O principal adversário de Ndayishimiye, e o único com alguma possibilidade de perturbar a transição de poder no país, é Agathon Rwasa, também um antigo combatente hutu na guerra civil de 1993-2005. Rwasa foi a principal figura da oposição ao Presidente Nkurunziza em 2010 e 2015, mas acabou por apelar ao boicotar de ambas as eleições.
Nos últimos cinco anos, o país viu a sua situação económica e política agravar-se ainda mais, com algumas decisões do Presidente Nkurunziza a contribuírem para um maior isolamento em relação ao resto do mundo, como o abandono do Tribunal Penal Internacional. E o Governo do país é acusado de cometer graves atentados contra os direitos humanos.

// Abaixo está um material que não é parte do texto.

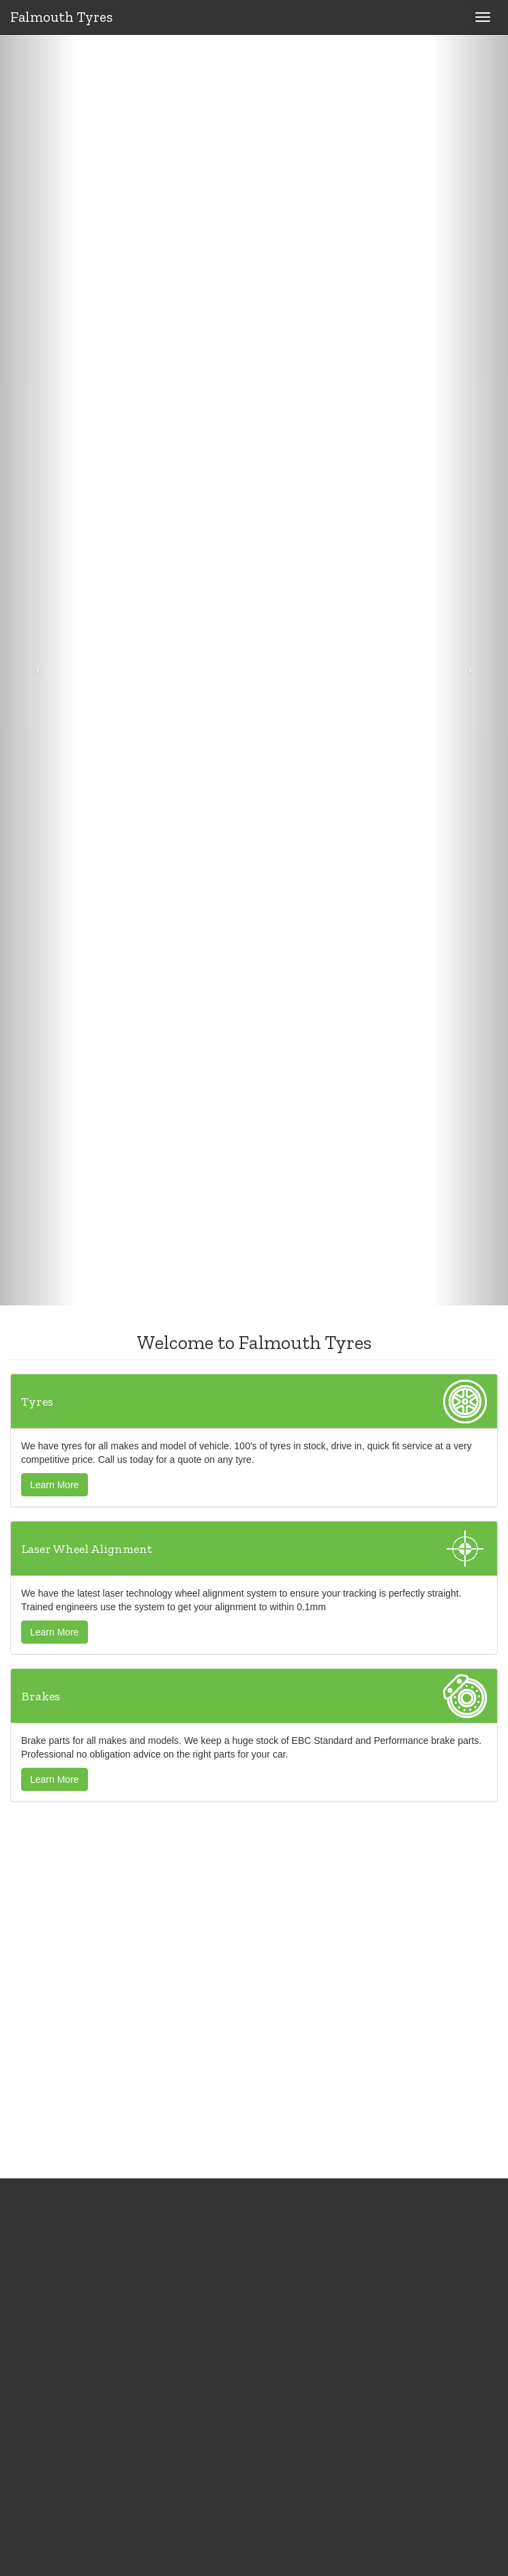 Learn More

Este mês, o Burundi expulsou a equipa da Organização Mundial de Saúde que ajudava no combate à pandemia do novo coronavírus, acusando os peritos de “interferência inaceitável”.
Vários responsáveis políticos do Burundi têm dito que o reduzido número de casos de covid-19 registados no país – 23 casos e uma morte até esta segunda-feira – é um sinal divino.
Em Março, o porta-voz do Presidente Nkurunziza, Jean-Claude Karerwa Ndenzako, disse numa entrevista à BBC que o Burundi “firmou um pacto especial com Deus”.
“Como temos dito, o Burundi é uma excepção entre outras nações, porque pôs Deus em primeiro lugar, um Deus que nos guarda e nos protege de todo o infortúnio. Não é a primeira vez que o mundo é atingido por uma calamidade e o Burundi é poupado”, disse o porta-voz do actual Presidente.
Segundo a OMS, o número reduzido de casos do novo coronavírus no Burundi pode ser explicado com o facto de só terem sido feitos 520 testes até agora.